Reinhold Brinkmann


Anne C. Shreffler


Reinhold Brinkmann


Reinhold Brinkmann, a distinguished scholar whose writings on music of the 19th and 20th centuries made an indelible mark on musicology in Germany and the United States, died on October 10, 2010, after a long illness, in Eckernförde, Germany, at the age of 76. He taught in the Department of Music at Harvard University from 1985 until his retirement in 2003, serving as James Edward Ditson Professor of Music and department chair. Those who knew him will remember his brilliance, wit, and immense erudition, and his passionate devotion to the department and to his colleagues and students.


Brinkmann came to Harvard from Berlin, where he had been Professor at the Hochschule der Künste since 1980, and prior to that, Professor of Musicology at the University of Marburg. From 1976-80, he directed the Institut für Neue Musik und Musikerziehung in Darmstadt. He received his doctorate from the Universität Freiburg (with H. H. Eggebrecht) in 1967, and his habilitation from the Freie Universität Berlin (with Rudolf Stephan) in 1970.


In 2001, Brinkmann was the first musicologist to be awarded the prestigious Ernst von Siemens Musikpreis. His acceptance speech was a visionary declaration of what musicology could be. This musicology encompasses social and political aspects of music as well as rigorous analysis, and imagines new ways of communicating about music: «Ich sehe Musikwissenschaftler bei Poeten in die Lehre gehen und eine verständliche und doch reich nuancierte Sprache sprechen und schreiben.» His own work, with its lucid prose and forceful thinking, exemplifies this vision.


His writings span a broad range of topics, including the Second Viennese School (especially Schoenberg), the Romantic Lied tradition, Wagner, Skryabin, Varèse, Eisler, and Ives. Brinkmann’s scholarship extended to new music, and he enjoyed close friendships with composers Helmut Lachenmann, Wolfgang Rihm, and Luciano Berio, who dedicated his Sonata per pianoforte solo to him in 2001. Brinkmann’s work combines intimate knowledge of the music, often shown in meticulous analyses, with an awareness of its social and political backgrounds and ramifications. His publications include his nuanced and thought-provoking study of Brahms’s Symphonie Nr. 2, (Late Idyll, Harvard University Press, 1995, deutsche Fassung als Band 70 der Reihe Musik-Konzepte) and a volume on German musicians who fled Fascism, co-edited with Christoph Wolff, «Driven Into Paradise»: The Musical Migration from Nazi Germany to the United States (1999). His edition of Schoenberg’s Pierrot lunaire for the Schönberg Gesamtausgabe, in particular his book-length critical report on the work’s sources and its historical and biographical position, was a ground-breaking contribution to the Schoenberg literature. His 1967 dissertation, Arnold Schönberg, Drei Klavierstücke op. 11: Studien zur frühen Atonalität bei Schönberg, was republished in a second edition (with a new foreword) in 2000. A lifelong interest in German Lieder and poetry was reflected in his monograph, Schumann und Eichendorff: Studien zum Liederkreis op. 39 (1997) and in his substantial contribution on the 19th-century Lied tradition in the volume Musikalische Lyrik (2004). A selection of his essays in German, Vom Pfeifen und von alten Dampfmaschinen: Aufsätze zur Musik von Beethoven bis Rihm, appeared in 2006. At his death, he was working on a project called «Das verzerrte Sublime» about how the Nazi regime appropriated and misused the German classical musical tradition.

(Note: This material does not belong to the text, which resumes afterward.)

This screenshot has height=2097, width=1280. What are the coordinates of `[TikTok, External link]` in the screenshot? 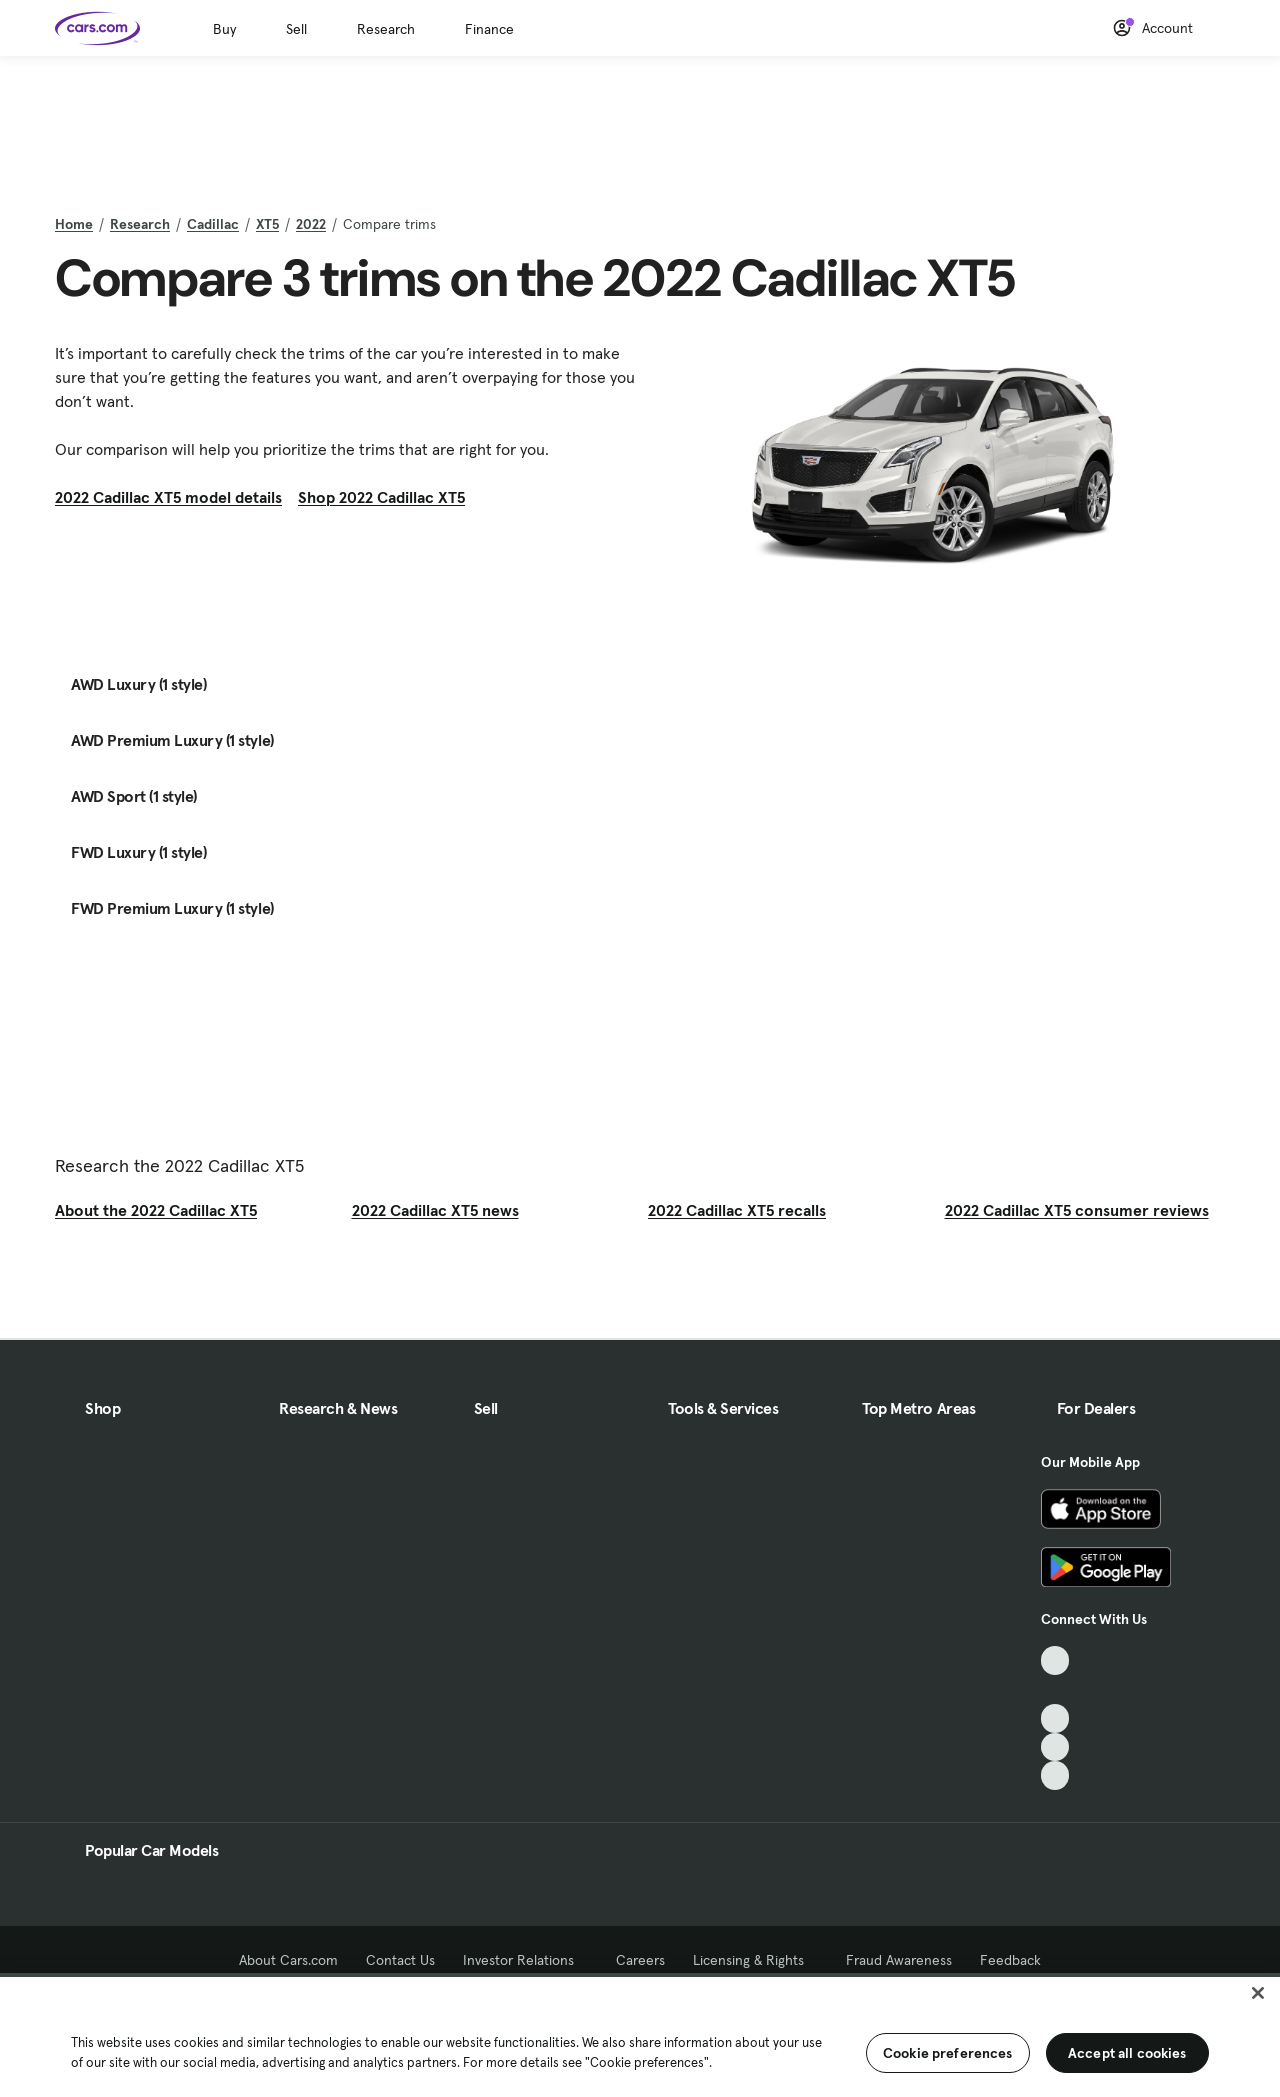 It's located at (1055, 1660).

The international scope of Brinkmann’s work and influence is further reflected in two Festschriften, Music and the Aesthetic of Modernity, edited by Karol Berger and Anthony Newcomb and published with Harvard University Press (2005), and one produced by the Humboldt-Universität zu  Berlin, where he held an honorary professorship, Musikalische Analyse und kulturgeschichtliche Kontextualisierung, edited by Tobias Bleek and Camilla Bork (2010).


Reinhold Brinkmann’s breadth of vision, critical intelligence, and deep humanity characterized his teaching and mentoring of students as well as his scholarship. Conversations always branched out from music to art, literature, architecture, sports, and history, and he always had time to talk. Most inspiring to his students was his conviction that musicology was not simply an academic discipline, but rather a deeply ethical undertaking that could have a real impact on the way we hear music and see the world. Musicology has lost a scholar of great insight and integrity, and we will miss him.



DISSONANCE 112, december 2010, p. 79.